The method of government adopted for the Cistercian Order is also a contrast by imitation of the Cluniac arrangements. It was an essential point that a Cistercian house should be subject to the bishop of the diocese in which it was situated. The episcopal leave was asked before a house was founded, and a Cistercian abbot took an oath of obedience to the local bishop. The actual organisation of the whole Order may be described as aristocratic in contrast with the despotism of the Abbot of Cluny. The Abbot of Citeaux was subject to the visitation and correction of the abbots of the four daughter houses mentioned above, while he in turn visited them; and each of them kept a similar surveillance over the houses which had sprung from their houses. In addition to this scheme of inspection, an annual general chapter met at Citeaux. The abbots of all the houses in France, Germany, and Italy were expected to appear every year; but from remoter lands attendance was demanded only once in three, four, five, or even seven years.

[Sidenote: Decay.]

The Cistercians certainly wrested the lead of the monastic world from Cluny, and until the advent of the Friars no other Order rivalled them in popularity. But no more than any other Order were they exempt from the evils of popularity. The very deserts in which they placed themselves for protection, and the agricultural work with which they occupied their hands, brought them the corrupting wealth; in England they were the owners of the largest flocks of sheep which produced the raw material for the staple trade of the country. They accepted ecclesiastical dignities; they became luxurious and magnificent in their manner of life; they strove for independence of the ecclesiastical authorities, until in the middle of the thirteenth century one of their own abbots quotes against them the saying that "among the monks of the Cistercian Order whatever is pleasing is lawful, whatever is lawful is possible, whatever is possible is done."

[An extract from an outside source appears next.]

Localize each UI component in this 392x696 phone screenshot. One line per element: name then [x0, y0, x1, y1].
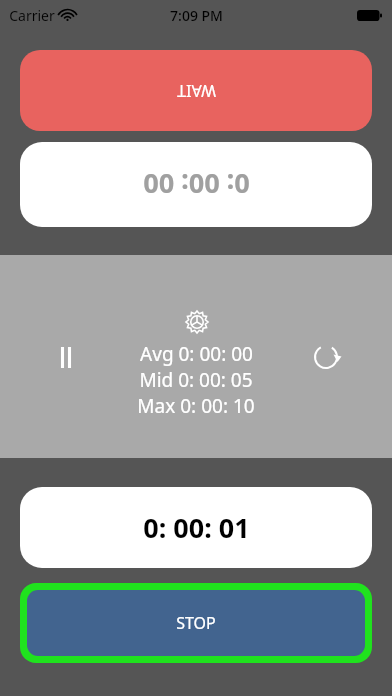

[Sidenote: Grant of privileges.]

This degeneracy of the monastic Orders was due in no small measure to the policy of the Papacy. The monasteries, in their desire to shake themselves free from the jurisdiction of the bishop of the diocese, appealed to Rome; and the Pope, in pursuit of his policy of superseding the local authorities, encouraged the monks to regard themselves as a kind of papal militia. Thus from the time of Gregory VII, at all events, all kinds of exemptions and privileges were granted to the monastic communities in general and to the abbots of the greater houses in particular. Exemption from the visitation of the local bishop was one of the most frequent grants, until the great Orders became too powerful to be afraid of any interference. This carried with it the right of jurisdiction by the abbot and general chapter over all churches to which the monastic body had the right of presentation. This was an increasingly serious matter, for pious donors were constantly bequeathing churches and tithes to favourite Orders and popular houses, and the abbot attempted with considerable success to usurp the definitely episcopal authority by instituting the parish priest. Nor was this the only matter in which the abbot substituted himself for the bishop. The monastic community might build a church without any reference to the local ecclesiastical authority, and the abbot might consecrate it and any altar in it. It is true that if any monk of the house or secular clergyman serving one of the churches in the gift of the house desired ordination to any step in the ecclesiastical hierarchy, the abbot was limited to choosing a bishop who might be asked to perform the duty; but in the course of the thirteenth century, in some cases at least, the Popes gave to certain abbots the privilege of advancing candidates to the minor Orders. Probably Gregory VII began the grants of insignia which marked the episcopal office to abbots of important houses. The Abbot of St. Maximin in Trier certainly obtained from him permission to wear a mitre and episcopal gloves. Urban II granted to the Abbot of Cluny the right to appear in a dalmatic with a mitre and episcopal sandals and gloves.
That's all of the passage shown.